I remember now, more of my rationale:  Because it's another moving part that can break.  There's a reason that I use Teracopy to move files - it verifies (by hash) that a file made it to the destination unchanged.  If I use a cache drive, I'm taking a risk that the file makes it to the cache drive unchanged, but breaks during the move.

 

You may think that's crazy, but it's not.  Move enough files and it will happen to you, and you will be shocked and surprised, and then realize I'm right ;-)

 

Is the mover part a script?  If I can enhance it to copy-verify-delete, that would solve it.

 

 

The "mover" is a script, and it uses rsync to perform the move and rsync does verify via checksum that the file move from the cache drive to the protected array is complete and accurate.  You can find the "mover" script at /usr/local/sbin/mover

 

The risk of using a cache disk is that of the cache disk failing between the copy of the file to it and the move of the file from it to the protected disk when the move script runs.  Granted, the risk is small, but there is a risk.  You might lose the file entirely in that situation if the drive were to die completely and stop spinning.
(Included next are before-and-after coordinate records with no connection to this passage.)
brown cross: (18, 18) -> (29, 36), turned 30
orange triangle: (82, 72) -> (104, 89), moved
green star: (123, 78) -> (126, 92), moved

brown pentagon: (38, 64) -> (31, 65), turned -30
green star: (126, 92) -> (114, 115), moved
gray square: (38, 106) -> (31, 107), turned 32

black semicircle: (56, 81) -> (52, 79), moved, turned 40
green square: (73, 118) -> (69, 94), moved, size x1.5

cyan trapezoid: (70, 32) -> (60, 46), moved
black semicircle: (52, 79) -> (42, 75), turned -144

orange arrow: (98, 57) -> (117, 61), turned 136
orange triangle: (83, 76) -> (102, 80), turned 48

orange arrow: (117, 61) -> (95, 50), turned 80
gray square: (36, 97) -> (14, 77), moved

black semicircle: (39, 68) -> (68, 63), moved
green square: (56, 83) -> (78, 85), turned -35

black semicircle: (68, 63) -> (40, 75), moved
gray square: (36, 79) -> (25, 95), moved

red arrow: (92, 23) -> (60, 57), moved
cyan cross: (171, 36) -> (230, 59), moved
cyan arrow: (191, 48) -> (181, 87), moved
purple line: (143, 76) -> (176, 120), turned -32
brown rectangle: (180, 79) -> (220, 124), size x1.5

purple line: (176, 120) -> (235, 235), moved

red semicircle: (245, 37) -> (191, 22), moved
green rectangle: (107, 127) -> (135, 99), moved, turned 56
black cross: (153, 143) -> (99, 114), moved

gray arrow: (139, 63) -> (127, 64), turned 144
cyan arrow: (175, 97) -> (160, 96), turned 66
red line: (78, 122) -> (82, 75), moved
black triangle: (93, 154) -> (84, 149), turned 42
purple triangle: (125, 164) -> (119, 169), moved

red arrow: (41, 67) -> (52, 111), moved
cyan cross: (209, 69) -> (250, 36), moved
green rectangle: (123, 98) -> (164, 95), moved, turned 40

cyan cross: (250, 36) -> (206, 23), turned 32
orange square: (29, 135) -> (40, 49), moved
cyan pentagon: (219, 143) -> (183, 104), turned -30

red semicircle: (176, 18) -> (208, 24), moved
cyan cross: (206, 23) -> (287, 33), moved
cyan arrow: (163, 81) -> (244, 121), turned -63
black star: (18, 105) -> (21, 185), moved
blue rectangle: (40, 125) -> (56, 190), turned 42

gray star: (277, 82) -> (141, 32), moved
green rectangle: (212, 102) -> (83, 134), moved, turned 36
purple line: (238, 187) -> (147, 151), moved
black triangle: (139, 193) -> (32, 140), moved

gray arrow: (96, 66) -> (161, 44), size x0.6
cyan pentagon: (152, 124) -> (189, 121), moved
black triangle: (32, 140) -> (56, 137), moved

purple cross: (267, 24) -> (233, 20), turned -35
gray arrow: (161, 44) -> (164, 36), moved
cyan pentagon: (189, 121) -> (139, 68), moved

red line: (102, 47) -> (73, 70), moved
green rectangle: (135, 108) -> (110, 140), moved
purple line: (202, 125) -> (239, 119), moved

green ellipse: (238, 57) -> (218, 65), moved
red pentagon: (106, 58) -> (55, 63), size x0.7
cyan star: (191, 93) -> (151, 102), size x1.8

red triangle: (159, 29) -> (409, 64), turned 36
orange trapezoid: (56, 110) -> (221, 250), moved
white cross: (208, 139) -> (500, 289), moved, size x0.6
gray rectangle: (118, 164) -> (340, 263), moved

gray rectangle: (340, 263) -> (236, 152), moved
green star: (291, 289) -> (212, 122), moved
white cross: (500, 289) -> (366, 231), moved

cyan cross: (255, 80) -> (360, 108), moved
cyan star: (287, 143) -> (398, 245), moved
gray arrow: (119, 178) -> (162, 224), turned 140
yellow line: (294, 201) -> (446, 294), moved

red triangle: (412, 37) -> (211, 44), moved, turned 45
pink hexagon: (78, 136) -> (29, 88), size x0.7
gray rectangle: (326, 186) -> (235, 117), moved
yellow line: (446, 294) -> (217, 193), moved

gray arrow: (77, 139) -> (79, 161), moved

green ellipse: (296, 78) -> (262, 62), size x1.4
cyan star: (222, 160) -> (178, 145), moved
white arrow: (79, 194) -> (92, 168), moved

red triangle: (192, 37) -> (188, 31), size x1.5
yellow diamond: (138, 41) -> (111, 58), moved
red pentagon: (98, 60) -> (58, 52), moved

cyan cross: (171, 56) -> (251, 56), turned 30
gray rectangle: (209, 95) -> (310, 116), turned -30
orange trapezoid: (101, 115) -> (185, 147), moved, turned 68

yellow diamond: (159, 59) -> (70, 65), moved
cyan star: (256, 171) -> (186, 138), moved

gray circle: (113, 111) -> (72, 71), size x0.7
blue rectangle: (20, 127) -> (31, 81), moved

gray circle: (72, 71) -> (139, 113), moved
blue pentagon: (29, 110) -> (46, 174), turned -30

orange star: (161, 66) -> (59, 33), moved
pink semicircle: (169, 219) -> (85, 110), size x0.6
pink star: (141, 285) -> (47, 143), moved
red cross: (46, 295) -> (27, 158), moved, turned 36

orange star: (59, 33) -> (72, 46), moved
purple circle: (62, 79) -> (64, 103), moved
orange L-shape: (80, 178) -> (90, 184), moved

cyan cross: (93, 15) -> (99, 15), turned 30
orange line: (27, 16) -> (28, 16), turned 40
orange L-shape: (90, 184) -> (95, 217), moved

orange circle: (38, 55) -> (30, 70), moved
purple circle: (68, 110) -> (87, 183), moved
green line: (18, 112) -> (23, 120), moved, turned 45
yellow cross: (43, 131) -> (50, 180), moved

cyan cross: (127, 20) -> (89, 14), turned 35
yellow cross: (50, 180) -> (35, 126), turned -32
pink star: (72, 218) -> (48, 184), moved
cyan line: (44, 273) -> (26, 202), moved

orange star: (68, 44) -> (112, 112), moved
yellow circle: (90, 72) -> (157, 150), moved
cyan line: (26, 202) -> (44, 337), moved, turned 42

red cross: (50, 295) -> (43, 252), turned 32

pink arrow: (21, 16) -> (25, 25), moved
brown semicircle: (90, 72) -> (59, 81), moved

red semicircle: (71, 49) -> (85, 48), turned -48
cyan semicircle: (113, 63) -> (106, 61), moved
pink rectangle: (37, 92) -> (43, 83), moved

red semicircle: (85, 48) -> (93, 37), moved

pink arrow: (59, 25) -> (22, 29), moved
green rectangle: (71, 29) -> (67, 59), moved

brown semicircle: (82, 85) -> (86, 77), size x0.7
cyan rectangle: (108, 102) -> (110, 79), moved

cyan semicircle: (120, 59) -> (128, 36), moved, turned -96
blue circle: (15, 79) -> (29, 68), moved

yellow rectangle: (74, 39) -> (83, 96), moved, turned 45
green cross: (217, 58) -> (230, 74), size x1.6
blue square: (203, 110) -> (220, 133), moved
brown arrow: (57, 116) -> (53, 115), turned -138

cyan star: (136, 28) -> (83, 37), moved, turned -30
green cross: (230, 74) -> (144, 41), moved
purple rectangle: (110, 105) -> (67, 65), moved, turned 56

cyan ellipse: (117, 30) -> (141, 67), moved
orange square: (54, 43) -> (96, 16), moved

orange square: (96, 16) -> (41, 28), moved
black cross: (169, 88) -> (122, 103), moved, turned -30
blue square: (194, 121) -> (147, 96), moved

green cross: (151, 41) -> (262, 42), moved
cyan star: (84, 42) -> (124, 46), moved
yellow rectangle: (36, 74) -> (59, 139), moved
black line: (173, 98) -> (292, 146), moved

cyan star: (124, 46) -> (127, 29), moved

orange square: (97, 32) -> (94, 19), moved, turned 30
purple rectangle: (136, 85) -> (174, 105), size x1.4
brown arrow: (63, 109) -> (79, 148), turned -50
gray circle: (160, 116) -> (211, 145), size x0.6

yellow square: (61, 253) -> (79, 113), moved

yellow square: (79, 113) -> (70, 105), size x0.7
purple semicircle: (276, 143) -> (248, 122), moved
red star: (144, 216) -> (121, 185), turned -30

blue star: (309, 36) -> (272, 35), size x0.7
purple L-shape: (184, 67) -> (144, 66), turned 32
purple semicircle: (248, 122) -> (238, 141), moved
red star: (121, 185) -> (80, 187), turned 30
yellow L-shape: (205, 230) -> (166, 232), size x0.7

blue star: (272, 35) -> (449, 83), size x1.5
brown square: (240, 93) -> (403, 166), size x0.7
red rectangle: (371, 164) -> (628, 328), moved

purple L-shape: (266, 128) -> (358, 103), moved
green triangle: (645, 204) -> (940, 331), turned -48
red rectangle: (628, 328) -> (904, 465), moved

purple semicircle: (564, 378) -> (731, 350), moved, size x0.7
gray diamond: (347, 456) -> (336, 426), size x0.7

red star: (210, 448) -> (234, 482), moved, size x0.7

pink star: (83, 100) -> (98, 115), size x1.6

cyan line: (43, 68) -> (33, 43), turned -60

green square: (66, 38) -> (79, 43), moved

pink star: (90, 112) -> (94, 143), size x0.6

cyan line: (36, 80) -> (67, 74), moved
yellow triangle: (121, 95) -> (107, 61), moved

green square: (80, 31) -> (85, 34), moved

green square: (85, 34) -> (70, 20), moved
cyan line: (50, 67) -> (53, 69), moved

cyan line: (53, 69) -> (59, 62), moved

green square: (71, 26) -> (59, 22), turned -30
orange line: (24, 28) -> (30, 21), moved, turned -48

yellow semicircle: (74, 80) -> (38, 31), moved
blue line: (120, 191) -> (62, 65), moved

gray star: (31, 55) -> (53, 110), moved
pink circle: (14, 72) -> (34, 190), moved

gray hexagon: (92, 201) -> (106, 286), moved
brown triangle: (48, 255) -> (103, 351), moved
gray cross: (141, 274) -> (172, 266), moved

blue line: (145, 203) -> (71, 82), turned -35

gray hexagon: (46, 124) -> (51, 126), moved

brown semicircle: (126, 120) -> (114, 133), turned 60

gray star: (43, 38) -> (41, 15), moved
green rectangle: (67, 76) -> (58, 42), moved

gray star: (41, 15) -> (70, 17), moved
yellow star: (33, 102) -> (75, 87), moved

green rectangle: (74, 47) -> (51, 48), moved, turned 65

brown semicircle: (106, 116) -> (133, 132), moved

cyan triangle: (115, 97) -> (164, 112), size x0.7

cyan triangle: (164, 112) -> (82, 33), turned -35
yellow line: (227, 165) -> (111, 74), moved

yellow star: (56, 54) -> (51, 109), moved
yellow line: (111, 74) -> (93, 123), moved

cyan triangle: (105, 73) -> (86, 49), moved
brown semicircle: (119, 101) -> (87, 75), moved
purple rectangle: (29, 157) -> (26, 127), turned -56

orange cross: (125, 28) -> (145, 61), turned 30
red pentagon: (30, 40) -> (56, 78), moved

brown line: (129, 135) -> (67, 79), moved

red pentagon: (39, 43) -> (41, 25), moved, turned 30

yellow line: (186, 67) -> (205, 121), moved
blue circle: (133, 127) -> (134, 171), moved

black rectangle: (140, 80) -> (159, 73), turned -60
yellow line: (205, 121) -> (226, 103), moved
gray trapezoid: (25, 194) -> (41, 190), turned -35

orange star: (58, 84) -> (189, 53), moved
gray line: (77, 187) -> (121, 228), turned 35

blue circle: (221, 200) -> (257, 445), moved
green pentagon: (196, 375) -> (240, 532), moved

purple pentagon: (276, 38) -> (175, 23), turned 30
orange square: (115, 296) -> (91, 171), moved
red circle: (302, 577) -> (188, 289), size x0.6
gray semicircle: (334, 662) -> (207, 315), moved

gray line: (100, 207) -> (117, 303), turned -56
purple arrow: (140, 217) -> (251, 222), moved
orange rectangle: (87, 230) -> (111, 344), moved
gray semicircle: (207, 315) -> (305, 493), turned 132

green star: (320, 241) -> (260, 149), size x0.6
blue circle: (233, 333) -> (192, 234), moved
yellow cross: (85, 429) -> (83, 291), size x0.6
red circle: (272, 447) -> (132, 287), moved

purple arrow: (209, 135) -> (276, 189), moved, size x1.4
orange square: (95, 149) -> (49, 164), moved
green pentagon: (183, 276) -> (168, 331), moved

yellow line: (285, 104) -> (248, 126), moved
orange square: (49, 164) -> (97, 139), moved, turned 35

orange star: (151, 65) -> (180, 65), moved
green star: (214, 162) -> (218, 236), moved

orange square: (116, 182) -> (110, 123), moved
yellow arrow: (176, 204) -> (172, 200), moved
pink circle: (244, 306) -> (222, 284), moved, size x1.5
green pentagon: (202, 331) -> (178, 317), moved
I know, I know:  "Buy a HW raid-5!!!".  I actually own one, and want to get rid of it in favor of Unraid, because almost every characteristic of Unraid is a better fit for my needs than HW raid-5. 

 

I think most of the people here have this same sentiment. Having moved from H/W or S/W raid arrays or NAS devices etc...

For me, perfection would be if Tom were able to implement some kind of software raid 1 into the cache drive.  I know there are hardware devices you can purchase that would emulate this.  But the people who have posted about that say you lose some of the unraid drive mngt features when you do that.  If Tom were to incorporate the raid1 into unraid, seems like it would resolve that problem.  

writing to a raid1 is slower than writing to a single drive.

  • Author

writing to a raid1 is slower than writing to a single drive.

 

Are you sure about that?  What are you basing that on?  I actually don't believe that's the case (in any significant amount.  If you tell me it dings 1 MB/sec in overhead or adds some small level of throughtputvariance, ok).  When writing blocks out, there is no dependency between the drives from a driver's perspective. 

 

Ability to soft raid-1 the cache data would be ideal, yeah.  Kills another sata port, but I'd probably still do it.

 

I was more worried about corner (inflection point) cases inside the mover script:  Start, but don't finish transfering a file, mover "moves" incomplete file, file xfer finishes, mover declares victory, deletes complete file.  But, having looked at the mover script, I don't think that can happen.  I'm going to test it a few times with big files though ;-)

 

 

writing to a raid1 is slower than writing to a single drive.

It's the speed of your slowest drive, plus a small factor.

Chances are it is still faster then writing to the parity protected array.

Plus reads are usually faster because they are usually interleaved between two drives.